Exercises

The standard error of an estimate is the standard deviation of the sampling distribution of an estimate. In previous chapters, we saw that our estimate of the mean of a population changed depending on the sample that we took from the population. If we repeatedly sampled from the population and each time estimated the mean, the collection of mean estimates would form the sampling distribution of the estimate. When we took the standard deviation of those estimates, that was the standard error of our mean estimate.

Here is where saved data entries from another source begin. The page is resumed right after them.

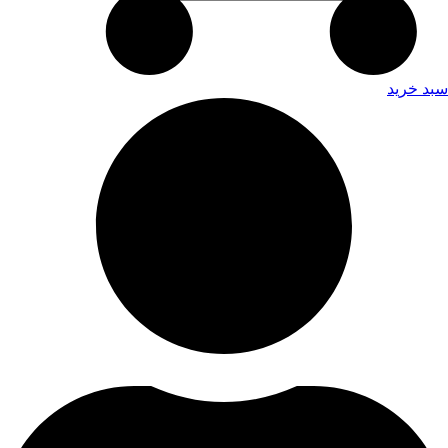
سبد خرید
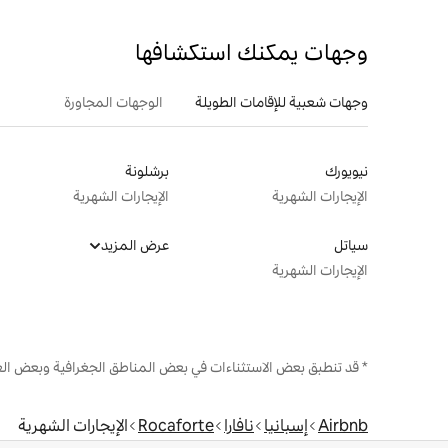
وجهات يمكنك استكشافها
وجهات شعبية للإقامات الطويلة
الوجهات المجاورة
نيويورك
برشلونة
الإيجارات الشهرية
الإيجارات الشهرية
سياتل
عرض المزيد
الإيجارات الشهرية
* قد تنطبق بعض الاستثناءات في بعض المناطق الجغرافية وبعض الع
Airbnb
إسبانيا
نافارا
Rocaforte
الإيجارات الشهرية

In the case of a linear model written as:

$$ Y_i = \beta_0 + \beta_1 X_i + \varepsilon_i, i=1,\dots,n
$$

$$\varepsilon$$ is considered random. Every time we re-run the experiment, we will see different $$\varepsilon$$ dichotomous. This implies that in different application $$\varepsilon$$ represents different things: measurement error or variability between individuals for example.

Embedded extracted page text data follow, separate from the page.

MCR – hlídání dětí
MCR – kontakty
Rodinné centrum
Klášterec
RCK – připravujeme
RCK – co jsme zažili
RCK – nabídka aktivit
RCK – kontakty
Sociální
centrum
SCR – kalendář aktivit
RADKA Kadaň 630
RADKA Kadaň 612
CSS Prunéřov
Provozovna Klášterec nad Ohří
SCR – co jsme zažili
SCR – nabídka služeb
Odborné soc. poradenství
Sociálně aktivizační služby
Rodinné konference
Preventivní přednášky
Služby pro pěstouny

If we were to re-run the experiment many times and estimate linear model terms $$\hat{\beta}$$ each time, the distribution of these $$\hat{\beta}$$ is called the sampling distribution of the estimates. If we take the standard deviation of all of these estimates from repetitions of the experiment, this is called the standard error of the estimate. While we are not necesarily sampling individuals, you can think about the repetition of the experiment as "sampling" new errors in our observation of $$Y$$.

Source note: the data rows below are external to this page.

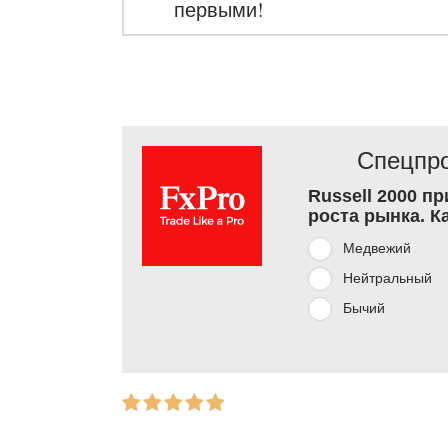
первыми!
Спецпро
Russell 2000 п
роста рынка. К
Медвежий
Нейтральный
Бычий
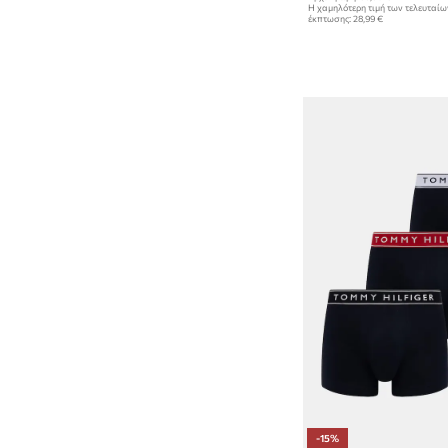
Η χαμηλότερη τιμή των τελευταί
έκπτωσης:
28,99 €
-15%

1. We have shown how to find the least squares estimates with matrix algebra. These estimates are random variables as they are linear combinations of the data. For these estimates to be useful, we also need to compute the standard errors. Here we review standard errors in the context of linear models. To see this, we can run a Monte Carlo simulation to imitate the collection of falling object data. Specifically, we will generate the data repeatedly and compute the estimate for the quadratic term each time.

    g = 9.8 
    h0 = 56.67
    v0 = 0
    n = 25
    tt = seq(0,3.4,len=n) 
    y = h0 + v0 *tt - 0.5* g*tt^2 + rnorm(n,sd=1)
   

   Now we act as if we didn’t know h0, v0 and -0.5*g and use regression to estimate these. We can rewrite the model as $y = \beta_0 + \beta_1 t + \beta_2 t^2 + \varepsilon$ and obtain the LSE we have used in this class. Note that g = -2 $\beta_2$.

   To obtain the LSE in R we could write:

    X = cbind(1,tt,tt^2)
    A = solve(crossprod(X))%*%t(X)
   

   Given how we have defined A, which of the following is the LSE of g, the acceleration due to gravity? Hint: try the code in R.

   • A) 9.8
   • B) A %*% y
   • C) -2 * (A %*% y) [3]
   • D) A[3,3]

2. In the lines of code above, the function rnorm introduced randomness. This means that each time the lines of code above are repeated, the estimate of g will be different.

   Use the code above in conjunction with the function replicate to generate 100,000 Monte Carlo simulated datasets. For each dataset, compute an estimate of $g$. (Remember to multiply by -2.)

   What is the standard error of this estimate?

3. In the father and son height examples, we have randomness because we have a random sample of father and son pairs. For the sake of illustration, let’s assume that this is the entire population:

    library(UsingR)
    x = father.son$fheight
    y = father.son$sheight
    n = length(y)
   

   Now let’s run a Monte Carlo simulation in which we take a sample of size 50 over and over again. Here is how we obtain one sample:

    N = 50
    index = sample(n,N)
    sampledat = father.son[index,]
    x = sampledat$fheight
    y = sampledat$sheight
    betahat = lm(y~x)$coef
   

   Use the function replicate to take 10,000 samples.

   What is the standard error of the slope estimate? That is, calculate the standard deviation of the estimate from the observed values obtained from many random samples.

4. Later in this chapter we will introduce a new concept: covariance. The covariance of two lists of numbers $X=x_1,...,x_n$ and $Y=y_1,...,y_n$ is:

    n <- 100
    Y <- rnorm(n)
    X <- rnorm(n)
    mean( (Y - mean(Y))*(X-mean(X) ) )
   

   Which of the following is closest to the covariance between father heights and son heights?

   • A) 0
   • B) -4
   • C) 4
   • D) 0.5